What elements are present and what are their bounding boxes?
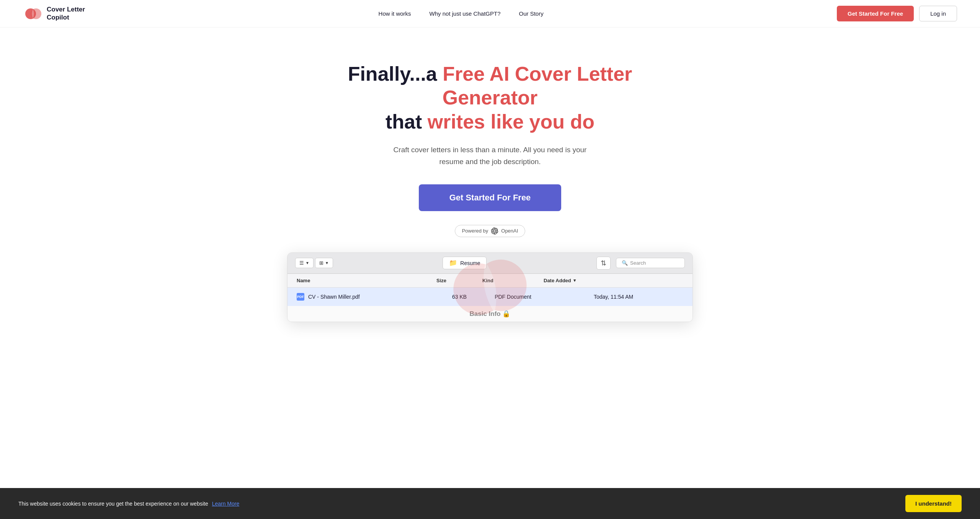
hero-title-plain2: that: [385, 111, 428, 133]
col-kind-header[interactable]: Kind: [482, 278, 544, 283]
hero-section: Finally...a Free AI Cover Letter Generat…: [0, 28, 980, 345]
nav-our-story[interactable]: Our Story: [519, 10, 543, 17]
list-view-button[interactable]: ☰ ▼: [295, 258, 314, 268]
nav-why-chatgpt[interactable]: Why not just use ChatGPT?: [430, 10, 501, 17]
grid-view-button[interactable]: ⊞ ▼: [315, 258, 333, 268]
folder-name: Resume: [460, 260, 480, 266]
file-name-cell: PDF CV - Shawn Miller.pdf: [297, 293, 436, 301]
file-kind-cell: PDF Document: [482, 294, 544, 300]
logo-text: Cover Letter Copilot: [47, 6, 85, 21]
col-size-header[interactable]: Size: [436, 278, 482, 283]
list-chevron-icon: ▼: [305, 261, 309, 265]
file-name-label: CV - Shawn Miller.pdf: [308, 294, 360, 300]
openai-icon: [491, 228, 498, 234]
file-date-cell: Today, 11:54 AM: [544, 294, 683, 300]
folder-pill: 📁 Resume: [443, 257, 487, 269]
nav-actions: Get Started For Free Log in: [837, 6, 957, 21]
cookie-message: This website uses cookies to ensure you …: [18, 501, 239, 507]
file-browser-breadcrumb: 📁 Resume: [338, 257, 591, 269]
cookie-text: This website uses cookies to ensure you …: [18, 501, 208, 507]
powered-badge: Powered by OpenAI: [455, 225, 526, 237]
folder-icon: 📁: [449, 259, 457, 267]
logo[interactable]: Cover Letter Copilot: [23, 4, 85, 24]
search-box: 🔍 Search: [616, 258, 685, 268]
hero-subtitle: Craft cover letters in less than a minut…: [387, 144, 593, 168]
cookie-accept-button[interactable]: I understand!: [905, 495, 962, 512]
powered-by-text: Powered by: [462, 228, 488, 234]
grid-icon: ⊞: [319, 260, 323, 266]
file-row[interactable]: PDF CV - Shawn Miller.pdf 63 KB PDF Docu…: [287, 288, 693, 306]
hero-title: Finally...a Free AI Cover Letter Generat…: [325, 62, 655, 133]
basic-info-row: Basic Info 🔒: [287, 306, 693, 322]
date-sort-icon: ▼: [573, 278, 577, 283]
list-icon: ☰: [299, 260, 304, 266]
file-browser-toolbar: ☰ ▼ ⊞ ▼ 📁 Resume ⇅ 🔍: [287, 253, 693, 274]
col-name-header[interactable]: Name: [297, 278, 436, 283]
col-date-header[interactable]: Date Added ▼: [544, 278, 683, 283]
file-size-cell: 63 KB: [436, 294, 482, 300]
file-browser-preview: ☰ ▼ ⊞ ▼ 📁 Resume ⇅ 🔍: [287, 252, 693, 322]
nav-get-started-button[interactable]: Get Started For Free: [837, 6, 914, 21]
file-table-header: Name Size Kind Date Added ▼: [287, 274, 693, 288]
nav-how-it-works[interactable]: How it works: [379, 10, 411, 17]
hero-title-plain: Finally...a: [348, 63, 443, 85]
cookie-learn-more[interactable]: Learn More: [212, 501, 240, 507]
navbar: Cover Letter Copilot How it works Why no…: [0, 0, 980, 28]
nav-links: How it works Why not just use ChatGPT? O…: [379, 10, 544, 17]
logo-icon: [23, 4, 43, 24]
search-placeholder: Search: [630, 260, 646, 266]
view-buttons: ☰ ▼ ⊞ ▼: [295, 258, 333, 268]
hero-title-accent1: Free AI Cover Letter Generator: [443, 63, 632, 109]
nav-login-button[interactable]: Log in: [919, 6, 957, 21]
hero-cta-button[interactable]: Get Started For Free: [419, 184, 562, 211]
hero-title-accent2: writes like you do: [428, 111, 595, 133]
sort-button[interactable]: ⇅: [596, 257, 611, 270]
pdf-icon: PDF: [297, 293, 304, 301]
grid-chevron-icon: ▼: [325, 261, 329, 265]
file-browser: ☰ ▼ ⊞ ▼ 📁 Resume ⇅ 🔍: [287, 252, 693, 322]
search-icon: 🔍: [622, 260, 628, 266]
openai-label: OpenAI: [501, 228, 518, 234]
cookie-banner: This website uses cookies to ensure you …: [0, 488, 980, 519]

WHAT IS NEEDED → Set down every record exactly as written, but drop the pictures.

YOUR SOLUTION →
What elements are present and what are their bounding boxes?
hero-title-plain2: that: [385, 111, 428, 133]
col-kind-header[interactable]: Kind: [482, 278, 544, 283]
hero-section: Finally...a Free AI Cover Letter Generat…: [0, 28, 980, 345]
nav-our-story[interactable]: Our Story: [519, 10, 543, 17]
list-view-button[interactable]: ☰ ▼: [295, 258, 314, 268]
nav-why-chatgpt[interactable]: Why not just use ChatGPT?: [430, 10, 501, 17]
grid-view-button[interactable]: ⊞ ▼: [315, 258, 333, 268]
folder-name: Resume: [460, 260, 480, 266]
file-name-cell: PDF CV - Shawn Miller.pdf: [297, 293, 436, 301]
file-kind-cell: PDF Document: [482, 294, 544, 300]
logo-text: Cover Letter Copilot: [47, 6, 85, 21]
col-size-header[interactable]: Size: [436, 278, 482, 283]
list-chevron-icon: ▼: [305, 261, 309, 265]
file-name-label: CV - Shawn Miller.pdf: [308, 294, 360, 300]
openai-icon: [491, 228, 498, 234]
file-date-cell: Today, 11:54 AM: [544, 294, 683, 300]
folder-pill: 📁 Resume: [443, 257, 487, 269]
nav-actions: Get Started For Free Log in: [837, 6, 957, 21]
cookie-message: This website uses cookies to ensure you …: [18, 501, 239, 507]
file-browser-breadcrumb: 📁 Resume: [338, 257, 591, 269]
cookie-text: This website uses cookies to ensure you …: [18, 501, 208, 507]
powered-badge: Powered by OpenAI: [455, 225, 526, 237]
folder-icon: 📁: [449, 259, 457, 267]
logo[interactable]: Cover Letter Copilot: [23, 4, 85, 24]
search-box: 🔍 Search: [616, 258, 685, 268]
hero-subtitle: Craft cover letters in less than a minut…: [387, 144, 593, 168]
cookie-accept-button[interactable]: I understand!: [905, 495, 962, 512]
powered-by-text: Powered by: [462, 228, 488, 234]
grid-icon: ⊞: [319, 260, 323, 266]
file-row[interactable]: PDF CV - Shawn Miller.pdf 63 KB PDF Docu…: [287, 288, 693, 306]
hero-title: Finally...a Free AI Cover Letter Generat…: [325, 62, 655, 133]
basic-info-row: Basic Info 🔒: [287, 306, 693, 322]
date-sort-icon: ▼: [573, 278, 577, 283]
list-icon: ☰: [299, 260, 304, 266]
file-browser-toolbar: ☰ ▼ ⊞ ▼ 📁 Resume ⇅ 🔍: [287, 253, 693, 274]
col-name-header[interactable]: Name: [297, 278, 436, 283]
col-date-header[interactable]: Date Added ▼: [544, 278, 683, 283]
file-size-cell: 63 KB: [436, 294, 482, 300]
file-browser-preview: ☰ ▼ ⊞ ▼ 📁 Resume ⇅ 🔍: [287, 252, 693, 322]
nav-get-started-button[interactable]: Get Started For Free: [837, 6, 914, 21]
file-table-header: Name Size Kind Date Added ▼: [287, 274, 693, 288]
nav-how-it-works[interactable]: How it works: [379, 10, 411, 17]
hero-title-plain: Finally...a: [348, 63, 443, 85]
cookie-learn-more[interactable]: Learn More: [212, 501, 240, 507]
navbar: Cover Letter Copilot How it works Why no…: [0, 0, 980, 28]
nav-links: How it works Why not just use ChatGPT? O…: [379, 10, 544, 17]
logo-icon: [23, 4, 43, 24]
search-placeholder: Search: [630, 260, 646, 266]
view-buttons: ☰ ▼ ⊞ ▼: [295, 258, 333, 268]
hero-title-accent1: Free AI Cover Letter Generator: [443, 63, 632, 109]
nav-login-button[interactable]: Log in: [919, 6, 957, 21]
hero-cta-button[interactable]: Get Started For Free: [419, 184, 562, 211]
hero-title-accent2: writes like you do: [428, 111, 595, 133]
sort-button[interactable]: ⇅: [596, 257, 611, 270]
pdf-icon: PDF: [297, 293, 304, 301]
grid-chevron-icon: ▼: [325, 261, 329, 265]
file-browser: ☰ ▼ ⊞ ▼ 📁 Resume ⇅ 🔍: [287, 252, 693, 322]
search-icon: 🔍: [622, 260, 628, 266]
openai-label: OpenAI: [501, 228, 518, 234]
cookie-banner: This website uses cookies to ensure you …: [0, 488, 980, 519]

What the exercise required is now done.